Ces six prévenus, faisaient selon les cas l’objet d’un mandat de dépôt depuis le 6 mai 2013 ou d’un mandat d’arrêt international depuis le 9 juin 2017. Suite à l’ordonnance du 28 juillet 2018, tous ont été renvoyés devant le tribunal pour avoir, entre 2006 et 2010, « cédé à des offres, promesses, dons, présents et autres avantages proposés directement ou non en abusant de leur influence réelle ou supposée en vue de faire obtenir du Président, du gouvernement et de l’administration publique des décisions favorables pour l’obtention des concessions minières de Simandou et Zogota, d’avoir accepté une somme indue à la suite d’une mission ».

Jugement définitif et exécutoire

La partie civile s’étant désistée de son action et le ministère Public ayant abandonné les poursuites contre les prévenus, l’autorité judiciaire compétente pour statuer a décidé d’acquitter les prévenus, par décision du 30 mars 2020. Retenant que le « fait poursuivi ne constitue aucune infraction à la loi pénale ou que le fait poursuivi n’est pas établi », le Tribunal de Kaloum a ainsi déclaré les prévenus non coupables des faits qui leur sont reprochés. Au vu de l’abandon des poursuites par le ministère Public, ce jugement est définitif et exécutoire. Une décision « très importante », selon l’avocat de Beny Steinmetz, Marc Bonnant, pour qui « il n’y a plus de corrompu. Il ne peut donc y avoir de corrupteur ».

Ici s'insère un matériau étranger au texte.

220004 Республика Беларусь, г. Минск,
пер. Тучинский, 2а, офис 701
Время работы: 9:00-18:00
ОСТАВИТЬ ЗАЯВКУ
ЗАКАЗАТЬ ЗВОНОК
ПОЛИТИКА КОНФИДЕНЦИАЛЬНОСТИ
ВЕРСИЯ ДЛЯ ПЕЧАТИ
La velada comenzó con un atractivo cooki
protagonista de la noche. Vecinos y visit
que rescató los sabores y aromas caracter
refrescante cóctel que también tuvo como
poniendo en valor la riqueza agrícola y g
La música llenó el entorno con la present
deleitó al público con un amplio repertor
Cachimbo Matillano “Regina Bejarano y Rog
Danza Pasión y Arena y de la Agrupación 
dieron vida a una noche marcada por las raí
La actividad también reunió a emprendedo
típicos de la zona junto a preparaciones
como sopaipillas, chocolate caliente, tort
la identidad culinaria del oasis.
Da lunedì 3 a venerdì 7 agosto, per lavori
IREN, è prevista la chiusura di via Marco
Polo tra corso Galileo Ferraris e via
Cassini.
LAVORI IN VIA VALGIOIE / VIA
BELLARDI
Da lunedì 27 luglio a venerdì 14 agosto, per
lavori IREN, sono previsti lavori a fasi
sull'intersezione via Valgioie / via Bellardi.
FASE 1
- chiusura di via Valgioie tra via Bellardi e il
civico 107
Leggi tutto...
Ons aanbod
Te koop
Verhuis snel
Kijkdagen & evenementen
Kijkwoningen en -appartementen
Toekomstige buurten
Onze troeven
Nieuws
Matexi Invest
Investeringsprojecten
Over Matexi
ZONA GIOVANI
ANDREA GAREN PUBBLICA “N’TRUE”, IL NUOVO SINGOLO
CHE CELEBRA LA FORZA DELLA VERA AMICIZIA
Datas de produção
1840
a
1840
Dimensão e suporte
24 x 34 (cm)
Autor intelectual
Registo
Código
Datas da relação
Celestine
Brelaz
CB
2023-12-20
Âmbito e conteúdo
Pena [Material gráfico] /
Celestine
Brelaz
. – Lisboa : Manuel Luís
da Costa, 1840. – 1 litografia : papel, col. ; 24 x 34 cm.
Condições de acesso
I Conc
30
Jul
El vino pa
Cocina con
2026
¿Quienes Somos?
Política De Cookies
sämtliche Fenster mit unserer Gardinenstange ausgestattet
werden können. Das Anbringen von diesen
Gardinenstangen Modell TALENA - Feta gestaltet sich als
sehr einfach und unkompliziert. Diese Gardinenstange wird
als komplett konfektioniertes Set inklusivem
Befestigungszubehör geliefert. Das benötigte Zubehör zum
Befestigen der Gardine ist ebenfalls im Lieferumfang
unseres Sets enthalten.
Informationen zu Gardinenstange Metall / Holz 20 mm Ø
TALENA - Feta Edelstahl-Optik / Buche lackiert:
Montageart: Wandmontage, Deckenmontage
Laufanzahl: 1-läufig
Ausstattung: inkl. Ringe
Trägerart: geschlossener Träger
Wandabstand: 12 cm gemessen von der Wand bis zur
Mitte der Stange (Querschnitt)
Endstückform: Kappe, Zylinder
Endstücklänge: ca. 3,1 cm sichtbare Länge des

Cette décision devrait influer le cours de la procédure judiciaire suisse contre Benny Steinmetz, déjà fragilisée par l’accord conclu en février 2019 entre le groupe et le pouvoir guinéen, à l’origine de la plainte ayant débouché sur la procédure judiciaire à Genève. Cet accord a conditionné l’abandon des poursuites pour corruption intentées par la Guinée contre Beny Steinmetz et son groupe au renoncement à ses droits sur le gisement de Simandou. Preuve de cette entente : l’exploitation de la mine de Zogota, à la frontière avec le Liberia, a été confiée fin février 2019, à la demande du gouvernement guinéen, à un nouveau groupe d’investisseurs dirigé par Mick Davis, l’ex-patron du géant minier X-Strata et dirigeant de Niron Metal. Un an après, la décision du Tribunal de Kaloum devrait alléger un peu plus les charges pesant contre l’homme d’affaires et son groupe. « On voit mal que Monsieur Beny Steinmetz ait à répondre devant votre tribunal d’une corruption… qui n’a pas eu lieu », soulignait ainsi Me Bonnant dans un courrier adressé à la présidente du Tribunal correctionnel de Genève, le 6 avril dernier.